The new Frieze begins its series of artists talking about curating and being curated [sub req] with Daniel Buren's classic 1972/1992 statement in Harald Szeeman's Documenta 5, "Exhibitions of an Exhibition."
I never registered it before, but Buren uses the term "organizer" for curator. Which is ironic, because at apexart several years ago, at the thin wedge of the emerging trend/abuse, they moved away from using the term "curator"--in favor of "organizer." And the sense I've gotten while working on Exhibition Space is that they were seeking to get away from exactly the curator-as-artist/exhibition-as-art pretensions or associations that Buren was kvetching about in 1972.
In any case, now that I'm an organizer, and apparently the worst of Buren's fears realized, here are some excerpts from his 1992 English translation of "Exhibitions of an Exhibition":
Exhibitions of an exhibitionWhich, in 2003, prefaced his response to the idea, proposed by e-flux and Jens Hoffman, that "The Next Documenta Should Be Curated By an Artist.":
More and more, the subject of an exhibition tends not be the display of artworks, but the exhibition of the exhibition as a work of art....
The works presented are carefully chosen touches of color in the tableau that composes each section (room) as a whole.
There is even an order to these colors, these being defined and arranged according to the drawn design of the section (selection) in which they are spread out/presented.
These sections (castrations), themselves carefully chosen "touches of color" in the tableau that makes up the exhibition as a whole and in its very principle, only appear by placing themselves under the wing of the organizer, who reunifies art by rendering it equivalent everywhere in the case/screen that he prepares for it.
The organizer assumes the contradictions; it is he who safeguards them.
It is true, then, that the exhibition establishes itself as its own subject, and its own subject as a work of art.

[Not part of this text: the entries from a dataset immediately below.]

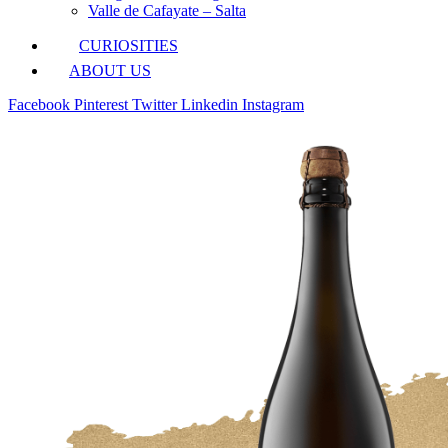
Valle de Cafayate – Salta
CURIOSITIES
ABOUT US
Facebook
Pinterest
Twitter
Linkedin
Instagram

The exhibition is the "valorizing receptacle" in which art is played out and founders, because even if the artwork was formerly revealed thanks to the museum, it now serves as nothing more than a decorative gimmick for the survival of the museum as tableau, a tableau whose author is none other than the exhibition organizer.
Could a large-scale exhibition like Documenta be entrusted to an artist? If the tendency remarked upon here continues to hold, my response would undoubtedly be "yes." For the artist-organizer would erase the faults inherent in the organizer-artist. For example, it would be worth betting that the announcement of an artist-organizer, whoever he or she might be, would cause an immense outcry of lamentations from the choir of the majority of all the other panic-stricken and destabilized artists.
This will be a varied and serious song. Its reasons for being will be intelligent, stupid, and revealing at the same time. They will be founded on jealousy, on the one hand, and fear of the artist-organizer's positions, on the other. Artists, exacerbated individualists if ever they existed, would show that their corporatist spirit is not as remote as it may seem. One would notice, then, that the critiques suddenly raised by the announcement of the name of an artist-organizer had never been raised by the announcement of any organizer-artist. This a priori predictable reaction already bears within itself the fruits of extremely positive debates, for they reveal a state of fact that has been occulted for over thirty years.